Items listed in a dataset
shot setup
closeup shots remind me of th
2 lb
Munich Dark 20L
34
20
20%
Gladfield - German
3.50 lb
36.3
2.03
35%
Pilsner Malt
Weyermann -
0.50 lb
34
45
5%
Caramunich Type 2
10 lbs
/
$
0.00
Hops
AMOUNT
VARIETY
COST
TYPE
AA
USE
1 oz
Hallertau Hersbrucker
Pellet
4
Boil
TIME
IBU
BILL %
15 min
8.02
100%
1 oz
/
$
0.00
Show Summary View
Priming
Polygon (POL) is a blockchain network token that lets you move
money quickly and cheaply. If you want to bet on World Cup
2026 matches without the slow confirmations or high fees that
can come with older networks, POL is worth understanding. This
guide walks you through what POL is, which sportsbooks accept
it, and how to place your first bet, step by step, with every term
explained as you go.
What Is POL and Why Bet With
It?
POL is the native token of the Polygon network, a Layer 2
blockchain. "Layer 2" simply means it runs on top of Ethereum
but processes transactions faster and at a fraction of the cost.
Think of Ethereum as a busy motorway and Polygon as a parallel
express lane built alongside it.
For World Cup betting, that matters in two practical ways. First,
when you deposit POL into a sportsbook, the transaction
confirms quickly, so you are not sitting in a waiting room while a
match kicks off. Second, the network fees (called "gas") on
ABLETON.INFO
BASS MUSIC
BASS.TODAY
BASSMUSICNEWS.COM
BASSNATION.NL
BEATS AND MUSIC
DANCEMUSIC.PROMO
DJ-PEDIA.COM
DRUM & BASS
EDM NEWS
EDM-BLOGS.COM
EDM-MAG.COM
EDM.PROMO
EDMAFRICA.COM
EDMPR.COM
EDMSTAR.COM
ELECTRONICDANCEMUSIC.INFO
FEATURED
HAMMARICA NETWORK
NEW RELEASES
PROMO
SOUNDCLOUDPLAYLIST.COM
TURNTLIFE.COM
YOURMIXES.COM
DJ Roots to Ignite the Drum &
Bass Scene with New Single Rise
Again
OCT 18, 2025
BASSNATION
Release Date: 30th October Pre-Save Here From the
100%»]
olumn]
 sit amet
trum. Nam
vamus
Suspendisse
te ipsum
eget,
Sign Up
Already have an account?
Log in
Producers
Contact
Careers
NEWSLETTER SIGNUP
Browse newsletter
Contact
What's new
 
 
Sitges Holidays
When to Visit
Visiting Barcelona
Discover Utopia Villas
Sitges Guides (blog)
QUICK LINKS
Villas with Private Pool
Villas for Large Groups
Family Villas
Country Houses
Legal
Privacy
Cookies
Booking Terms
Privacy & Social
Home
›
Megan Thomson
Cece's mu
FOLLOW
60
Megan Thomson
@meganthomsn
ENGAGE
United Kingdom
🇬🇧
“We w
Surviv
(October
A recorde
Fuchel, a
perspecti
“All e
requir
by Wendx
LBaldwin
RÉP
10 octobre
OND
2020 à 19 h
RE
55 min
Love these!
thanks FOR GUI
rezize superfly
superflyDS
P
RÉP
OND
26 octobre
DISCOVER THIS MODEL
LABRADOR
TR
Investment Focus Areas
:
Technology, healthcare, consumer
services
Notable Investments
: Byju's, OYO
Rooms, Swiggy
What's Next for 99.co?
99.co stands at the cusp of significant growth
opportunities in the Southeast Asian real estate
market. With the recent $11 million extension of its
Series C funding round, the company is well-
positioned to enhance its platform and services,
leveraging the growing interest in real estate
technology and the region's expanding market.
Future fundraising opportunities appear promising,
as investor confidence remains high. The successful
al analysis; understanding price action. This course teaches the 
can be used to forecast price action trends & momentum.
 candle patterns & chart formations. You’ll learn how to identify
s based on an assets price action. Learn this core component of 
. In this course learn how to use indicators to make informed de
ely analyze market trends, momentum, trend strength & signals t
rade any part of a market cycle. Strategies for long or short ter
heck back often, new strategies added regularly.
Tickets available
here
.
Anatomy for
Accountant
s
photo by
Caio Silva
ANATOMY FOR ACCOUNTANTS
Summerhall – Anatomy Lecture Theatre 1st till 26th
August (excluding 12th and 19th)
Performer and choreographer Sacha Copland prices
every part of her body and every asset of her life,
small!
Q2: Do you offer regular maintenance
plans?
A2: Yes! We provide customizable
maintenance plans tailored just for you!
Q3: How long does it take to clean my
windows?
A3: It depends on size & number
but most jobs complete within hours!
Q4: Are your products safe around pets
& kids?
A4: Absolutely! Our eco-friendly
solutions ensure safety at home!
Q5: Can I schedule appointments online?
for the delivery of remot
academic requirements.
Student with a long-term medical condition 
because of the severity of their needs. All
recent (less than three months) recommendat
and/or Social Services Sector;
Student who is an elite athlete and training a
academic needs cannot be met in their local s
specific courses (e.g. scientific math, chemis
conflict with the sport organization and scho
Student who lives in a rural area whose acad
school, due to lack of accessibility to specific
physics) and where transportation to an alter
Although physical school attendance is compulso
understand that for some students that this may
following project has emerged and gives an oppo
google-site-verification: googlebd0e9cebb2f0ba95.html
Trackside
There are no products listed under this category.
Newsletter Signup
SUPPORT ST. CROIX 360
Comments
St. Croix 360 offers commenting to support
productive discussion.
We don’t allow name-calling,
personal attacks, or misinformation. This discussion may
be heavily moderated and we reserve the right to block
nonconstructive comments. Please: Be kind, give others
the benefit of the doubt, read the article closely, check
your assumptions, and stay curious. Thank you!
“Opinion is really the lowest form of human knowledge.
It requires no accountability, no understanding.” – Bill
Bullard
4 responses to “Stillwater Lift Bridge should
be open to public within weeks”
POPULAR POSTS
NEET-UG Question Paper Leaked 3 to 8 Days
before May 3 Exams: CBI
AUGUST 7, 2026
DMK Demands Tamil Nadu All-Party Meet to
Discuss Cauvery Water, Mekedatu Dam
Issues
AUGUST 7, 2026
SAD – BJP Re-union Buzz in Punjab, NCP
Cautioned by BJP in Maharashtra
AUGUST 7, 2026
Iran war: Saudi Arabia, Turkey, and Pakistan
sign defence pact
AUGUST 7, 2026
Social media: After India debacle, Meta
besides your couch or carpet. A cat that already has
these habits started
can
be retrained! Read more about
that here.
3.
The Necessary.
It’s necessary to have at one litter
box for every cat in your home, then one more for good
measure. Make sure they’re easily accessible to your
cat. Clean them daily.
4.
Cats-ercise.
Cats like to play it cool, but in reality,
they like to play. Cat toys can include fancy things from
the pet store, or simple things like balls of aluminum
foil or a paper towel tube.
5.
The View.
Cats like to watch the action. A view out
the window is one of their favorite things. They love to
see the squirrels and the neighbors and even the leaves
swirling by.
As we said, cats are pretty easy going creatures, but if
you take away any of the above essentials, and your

**PROMPT**
Copy only this part of the entries above: the line with "Villas with Private Pool", the line with "A2: Yes! We provide customizable", and the lines between, all exactly as written.

**RESPONSE TO THE TASK**
Villas with Private Pool
Villas for Large Groups
Family Villas
Country Houses
Legal
Privacy
Cookies
Booking Terms
Privacy & Social
Home
›
Megan Thomson
Cece's mu
FOLLOW
60
Megan Thomson
@meganthomsn
ENGAGE
United Kingdom
🇬🇧
“We w
Surviv
(October
A recorde
Fuchel, a
perspecti
“All e
requir
by Wendx
LBaldwin
RÉP
10 octobre
OND
2020 à 19 h
RE
55 min
Love these!
thanks FOR GUI
rezize superfly
superflyDS
P
RÉP
OND
26 octobre
DISCOVER THIS MODEL
LABRADOR
TR
Investment Focus Areas
:
Technology, healthcare, consumer
services
Notable Investments
: Byju's, OYO
Rooms, Swiggy
What's Next for 99.co?
99.co stands at the cusp of significant growth
opportunities in the Southeast Asian real estate
market. With the recent $11 million extension of its
Series C funding round, the company is well-
positioned to enhance its platform and services,
leveraging the growing interest in real estate
technology and the region's expanding market.
Future fundraising opportunities appear promising,
as investor confidence remains high. The successful
al analysis; understanding price action. This course teaches the 
can be used to forecast price action trends & momentum.
 candle patterns & chart formations. You’ll learn how to identify
s based on an assets price action. Learn this core component of 
. In this course learn how to use indicators to make informed de
ely analyze market trends, momentum, trend strength & signals t
rade any part of a market cycle. Strategies for long or short ter
heck back often, new strategies added regularly.
Tickets available
here
.
Anatomy for
Accountant
s
photo by
Caio Silva
ANATOMY FOR ACCOUNTANTS
Summerhall – Anatomy Lecture Theatre 1st till 26th
August (excluding 12th and 19th)
Performer and choreographer Sacha Copland prices
every part of her body and every asset of her life,
small!
Q2: Do you offer regular maintenance
plans?
A2: Yes! We provide customizable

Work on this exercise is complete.